The most significant implication is the potential for consumers and business to access a much wider frequency spectrum. Satellite and terrestrial networks convergence is unlocking new innovations which will help connect communities, support emergency response systems, and enabling new possibilities for 5G and future 6G communications across the economy and society. 

Fabrizio De Paolis, ESA’s 5G/6G Implementation Manager, said: “We’re proud to be building truly world-leading connectivity capabilities in Europe and Canada, demonstrations like this showcase how ESA is working hand-in-hand with our industry partners. driving our competitiveness on the global scale.” 

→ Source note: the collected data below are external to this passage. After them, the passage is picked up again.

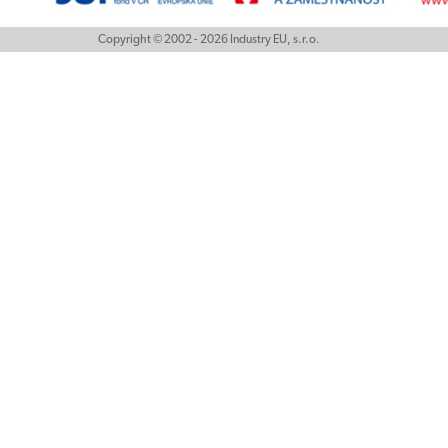
Copyright © 2002 - 2026 Industry EU, s.r.o.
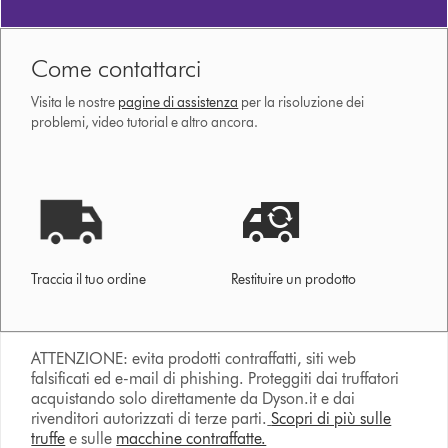
Come contattarci
Visita le nostre
pagine di assistenza
per la risoluzione dei
problemi, video tutorial e altro ancora.
Traccia il tuo ordine
Restituire un prodotto
ATTENZIONE: evita prodotti contraffatti, siti web
falsificati ed e-mail di phishing. Proteggiti dai truffatori
acquistando solo direttamente da Dyson.it e dai
rivenditori autorizzati di terze parti.
Scopri di più sulle
truffe
e sulle
macchine contraffatte.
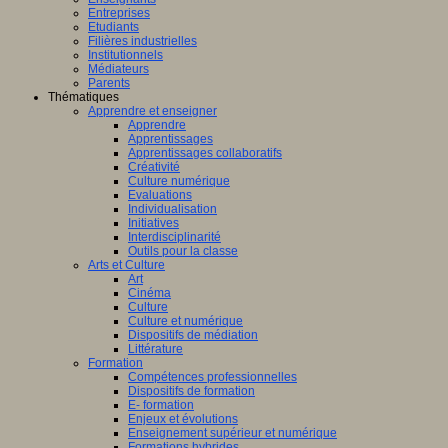
Entreprises
Etudiants
Filières industrielles
Institutionnels
Médiateurs
Parents
Thématiques
Apprendre et enseigner
Apprendre
Apprentissages
Apprentissages collaboratifs
Créativité
Culture numérique
Evaluations
Individualisation
Initiatives
Interdisciplinarité
Outils pour la classe
Arts et Culture
Art
Cinéma
Culture
Culture et numérique
Dispositifs de médiation
Littérature
Formation
Compétences professionnelles
Dispositifs de formation
E- formation
Enjeux et évolutions
Enseignement supérieur et numérique
Formations hybrides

Antonio Franchi, ESA’s Head of Space for 5G/6G and Sustainable Connectivity programme line, said: “We are proud to see our collaboration with Telesat – and now RAL Space – continue to grow, unlocking new opportunities through higher frequency communications. This latest demonstration, supported by the dedicated teams from ESA, is a key step toward enabling new 5G and 6G NTN capabilities. It highlights how our Member States are driving innovation to meet both market needs and societal challenges. Congratulations once again to the entire team!” 

Alberto Ginesi, Head of the Telecom Systems and Techniques Section of the Directorate of Technology, Engineering, and Quality, said: “The quest for higher frequency has always been at the centre of ESA R&D investigations over the last half century. This achievement represents yet another important milestone in that direction and reaffirms the role that the Agency wants to play in helping its member/supporting state industry in exploring innovative systems and technologies.” 

Antonio Martellucci, propagation engineer and Nicolas Floury Head of Wave Interaction and Propagation Directorate of Technology, Engineering, and Quality, said, “The experimental assessment of the satellite radio channel and atmospheric propagation effects at high frequencies is an essential step for the design and operation of efficient and reliable satellite services and provides the foundation for radio regulatory studies. This is made possible by the commitment to develop propagation instruments and experimental techniques in ESA programmes.” 

Mario Neri, Telesat’s Director of Spectrum Strategy, Innovation and Space Sustainability said “Telesat applauds this cooperation with ESA and RAL space. Telesat has been continuously innovating to meet the connectivity demands of the future, and the data collected from this demonstration is invaluable as we consider higher frequency bands for future expansion of the Telesat Lightspeed LEO constellation. I’d personally like to recognise and thank Telesat’s engineering professionals who supported this programme.” 

Dr Emal Rumi, Principal Research and Development Engineer at STFC RAL Space said: “We’re witnessing a shift in satellite communications as many operators move from targeting distant geostationary orbits only to increasingly including low earth orbits. This Q-band breakthrough addresses two crucial challenges – the increasing demand for high-speed data, and the rapid growth of LEO telecommunication satellites. Chilbolton Observatory has been driving telecommunication research since the 1980s, and this milestone demonstrates that our expertise in RF design and signal propagation studies is just as relevant today to support partners delivering new research, technologies, and services.”